The Bury St. Edmunds Parish Register show the following children christened to a John Goodrich:
Martha Goodrich chr. 26 Feb 1598
Benjamin Goodrich chr. 20 Jan 1600
Ann Goodrich chr. 17 Jan 1602
Susan Goodrich chr. 9 Feb 1603
Mary Goodrich chr. 24 May 1605
Francis Goodrich chr. 6 May 1610
Thomas Goodrich chr. 14 Apr  1615
John Goodrich chr. 22 Mar 1618

I assume that John Goodrich was privileged here as the youngest son, to receive the majority of his father's goods, which I think is the old East Anglian custom.  He would be executor when he reached the age of majority, but until then his uncle Robert and his father's friend, Mr. Allington would look out for the estate.  The tenement purchased from John and Margaret Bull is interesting.  Margaret was the remarried widow of Thomas Goodrich, Gentleman, of Clifford's Inn, London, who died about 1597 and owned the manor of Hardwick in Suffolk.  So there must have been a close connection between Thomas Goodrich and John Goodrich.  We also know that John Goodrich had a brother named Robert Goodrich.  The fact that he named a son Francis and had a brother named Robert is also interesting from the point of view that he may have been a grandson of Francis Pynner, Gent., of Bury, whose very lengthy and widely publicized will of 1639 mentions a grandson Robert Goodrich and a great grandson Francis Goodrich.

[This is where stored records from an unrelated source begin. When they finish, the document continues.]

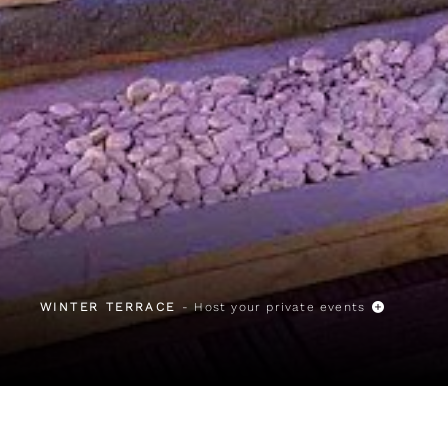
WINTER TERRACE
- Host your private events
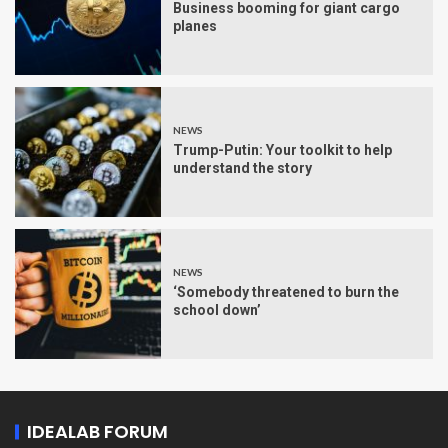
Business booming for giant cargo
planes
NEWS
Trump-Putin: Your toolkit to help
understand the story
NEWS
‘Somebody threatened to burn the
school down’
IDEALAB FORUM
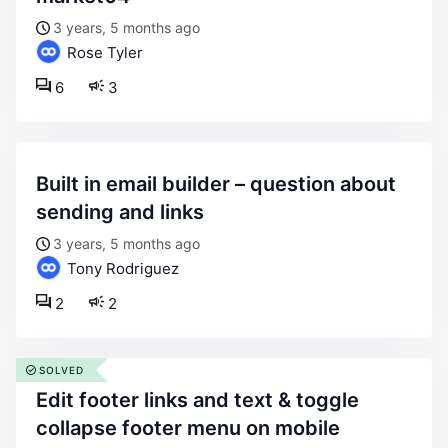
3 years, 5 months ago
Rose Tyler
6
3
built in email builder – question about
sending and links
3 years, 5 months ago
Tony Rodriguez
2
2
SOLVED
edit footer links and text & toggle
collapse footer menu on mobile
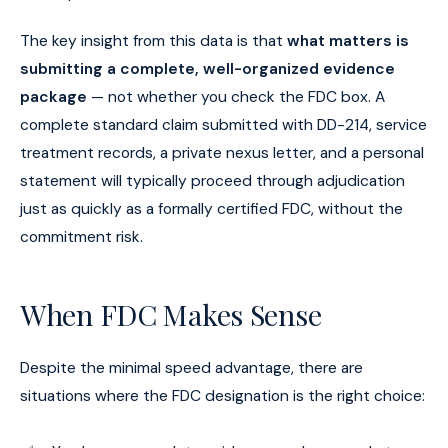
The key insight from this data is that
what matters is
submitting a complete, well-organized evidence
package
— not whether you check the FDC box. A
complete standard claim submitted with DD-214, service
treatment records, a private nexus letter, and a personal
statement will typically proceed through adjudication
just as quickly as a formally certified FDC, without the
commitment risk.
When FDC Makes Sense
Despite the minimal speed advantage, there are
situations where the FDC designation is the right choice:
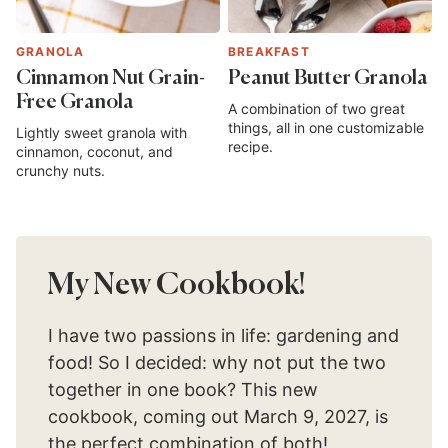
GRANOLA
BREAKFAST
Cinnamon Nut Grain-
Peanut Butter Granola
Free Granola
A combination of two great
things, all in one customizable
Lightly sweet granola with
recipe.
cinnamon, coconut, and
crunchy nuts.
My New Cookbook!
I have two passions in life: gardening and
food! So I decided: why not put the two
together in one book? This new
cookbook, coming out March 9, 2027, is
the perfect combination of both!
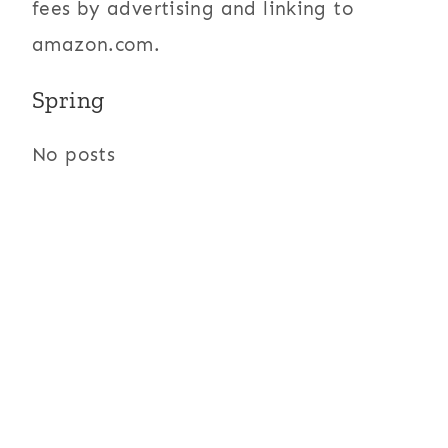
fees by advertising and linking to
amazon.com.
Spring
No posts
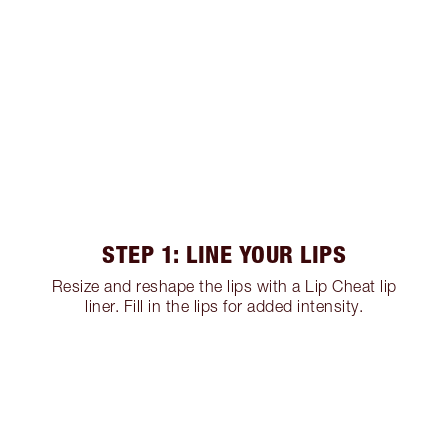
STEP 1: LINE YOUR LIPS
Resize and reshape the lips with a Lip Cheat lip
liner. Fill in the lips for added intensity.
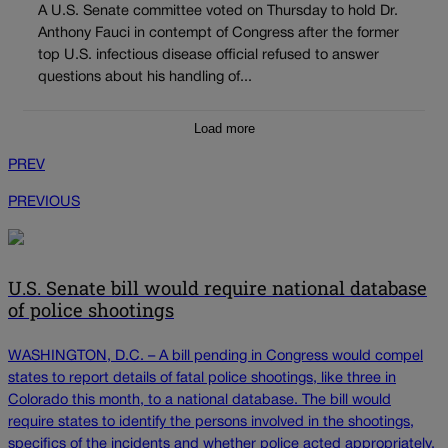
A U.S. Senate committee voted on Thursday to hold Dr.
Anthony Fauci in contempt of Congress after the former
top U.S. infectious disease official refused to answer
questions about his handling of...
Load more
PREV
PREVIOUS
U.S. Senate bill would require national database
of police shootings
WASHINGTON, D.C. – A bill pending in Congress would compel
states to report details of fatal police shootings, like three in
Colorado this month, to a national database. The bill would
require states to identify the persons involved in the shootings,
specifics of the incidents and whether police acted appropriately.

Well, there is something to be said in favor of either of these two possibilities.  In both cases, the ages match almost exactly.  The DNA testing would point toward a family of this particular locale.  The fact that Thomas of John was not his father's principal heir and might have been driven to find opportunities in America is a salient point.  Another key point is that in each case, children in the family share names with one or two of the children of Lt. Col. Thomas Goodrich--in one case, Benjamin and Ann, and in the other case, Joseph.  Finally, in the case of John Goodrich's Thomas, we can see the possibility of status transferring from a father to son.  Lt. Col. Goodrich was a prominent figure almost from his arrival in America and it is possible that due to his family's professional connections and position in local government he absorbed some of that status for himself.

It is also interesting in both cases that there are John Goodriches in the family whose ages match that of the John who settled in Isle of Wight Co., VA, although I doubt very much that feltmaker John's son would have abandoned his opportunities in Bury St. Edmunds to travel to the New World, especially at such a young age.